Data provided Block Start
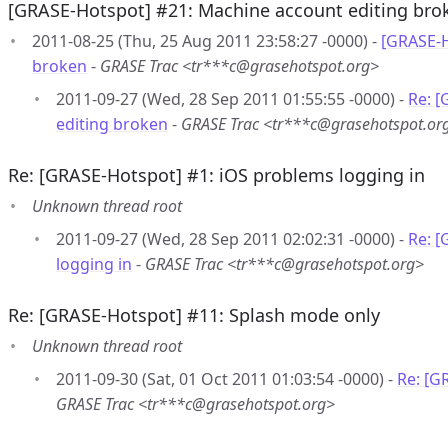
[GRASE-Hotspot] #21: Machine account editing bro
2011-08-25 (Thu, 25 Aug 2011 23:58:27 -0000) -
[GRASE-H
broken
-
GRASE Trac <tr***c@grasehotspot.org>
2011-09-27 (Wed, 28 Sep 2011 01:55:55 -0000) -
Re: 
editing broken
-
GRASE Trac <tr***c@grasehotspot.or
Re: [GRASE-Hotspot] #1: iOS problems logging in
Unknown thread root
2011-09-27 (Wed, 28 Sep 2011 02:02:31 -0000) -
Re: [
logging in
-
GRASE Trac <tr***c@grasehotspot.org>
Re: [GRASE-Hotspot] #11: Splash mode only
Unknown thread root
2011-09-30 (Sat, 01 Oct 2011 01:03:54 -0000) -
Re: [G
GRASE Trac <tr***c@grasehotspot.org>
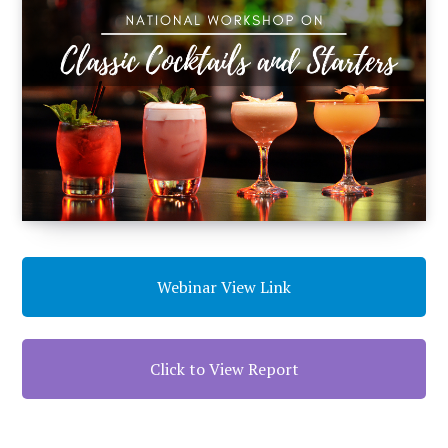
Webinar View Link
Click to View Report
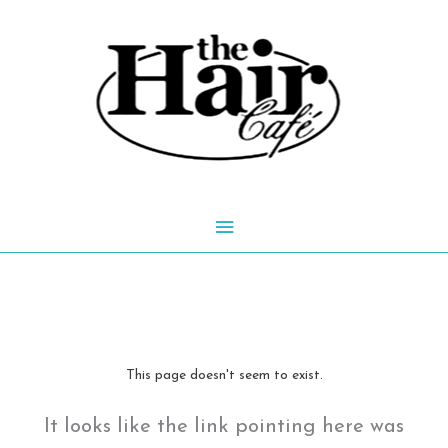
Skip
to
content
Main
Menu
This page doesn't seem to exist.
It looks like the link pointing here was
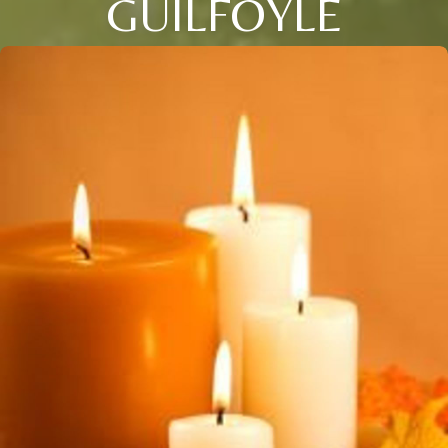
GUILFOYLE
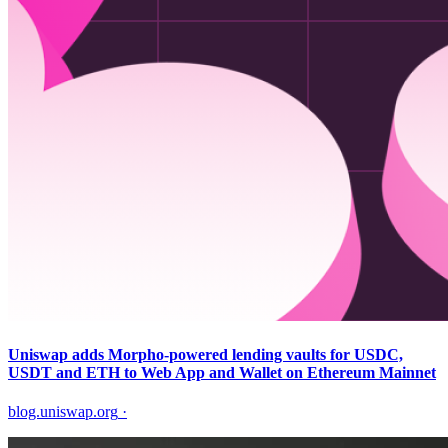
Uniswap adds Morpho-powered lending vaults for USDC,
USDT and ETH to Web App and Wallet on Ethereum Mainnet
blog.uniswap.org
·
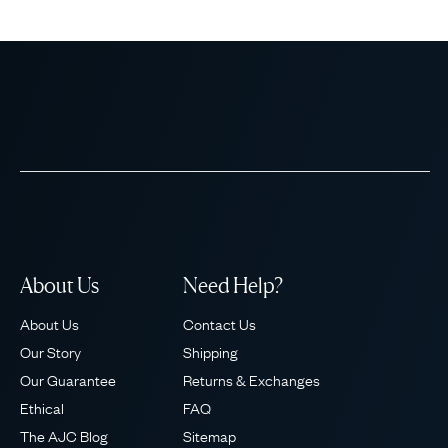
About Us
Need Help?
About Us
Contact Us
Our Story
Shipping
Our Guarantee
Returns & Exchanges
Ethical
FAQ
The AJC Blog
Sitemap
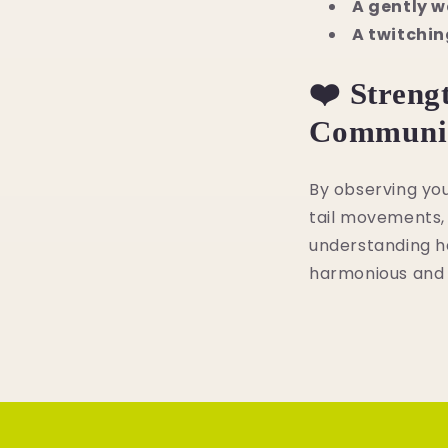
A gently w
A twitchin
❤️ Streng
Communic
By observing you
tail movements, 
understanding he
harmonious and l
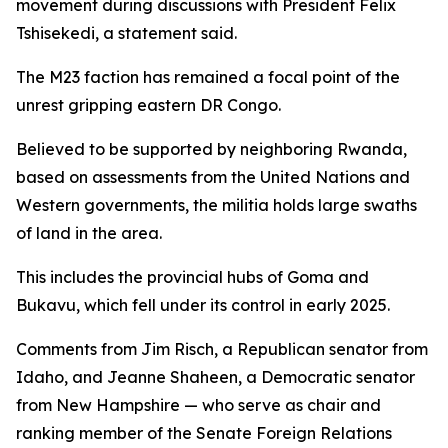
movement during discussions with President Felix
Tshisekedi, a statement said.
The M23 faction has remained a focal point of the
unrest gripping eastern DR Congo.
Believed to be supported by neighboring Rwanda,
based on assessments from the United Nations and
Western governments, the militia holds large swaths
of land in the area.
This includes the provincial hubs of Goma and
Bukavu, which fell under its control in early 2025.
Comments from Jim Risch, a Republican senator from
Idaho, and Jeanne Shaheen, a Democratic senator
from New Hampshire — who serve as chair and
ranking member of the Senate Foreign Relations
Data provided Block End
» Try it: What's needed is an exact retyping of the records, pictures excluded.

» Answer:
[GRASE-Hotspot] #21: Machine account editing bro
2011-08-25 (Thu, 25 Aug 2011 23:58:27 -0000) -
[GRASE-H
broken
-
GRASE Trac <tr***c@grasehotspot.org>
2011-09-27 (Wed, 28 Sep 2011 01:55:55 -0000) -
Re: 
editing broken
-
GRASE Trac <tr***c@grasehotspot.or
Re: [GRASE-Hotspot] #1: iOS problems logging in
Unknown thread root
2011-09-27 (Wed, 28 Sep 2011 02:02:31 -0000) -
Re: [
logging in
-
GRASE Trac <tr***c@grasehotspot.org>
Re: [GRASE-Hotspot] #11: Splash mode only
Unknown thread root
2011-09-30 (Sat, 01 Oct 2011 01:03:54 -0000) -
Re: [G
GRASE Trac <tr***c@grasehotspot.org>
Webinar View Link
Click to View Report
Skip
to
content
Main
Menu
This page doesn't seem to exist.
It looks like the link pointing here was
GUILFOYLE
Uniswap adds Morpho-powered lending vaults for USDC,
USDT and ETH to Web App and Wallet on Ethereum Mainnet
blog.uniswap.org
·
About Us
Need Help?
About Us
Contact Us
Our Story
Shipping
Our Guarantee
Returns & Exchanges
Ethical
FAQ
The AJC Blog
Sitemap
A gently w
A twitchin
❤️ Streng
Communic
By observing you
tail movements, 
understanding he
harmonious and l
movement during discussions with President Felix
Tshisekedi, a statement said.
The M23 faction has remained a focal point of the
unrest gripping eastern DR Congo.
Believed to be supported by neighboring Rwanda,
based on assessments from the United Nations and
Western governments, the militia holds large swaths
of land in the area.
This includes the provincial hubs of Goma and
Bukavu, which fell under its control in early 2025.
Comments from Jim Risch, a Republican senator from
Idaho, and Jeanne Shaheen, a Democratic senator
from New Hampshire — who serve as chair and
ranking member of the Senate Foreign Relations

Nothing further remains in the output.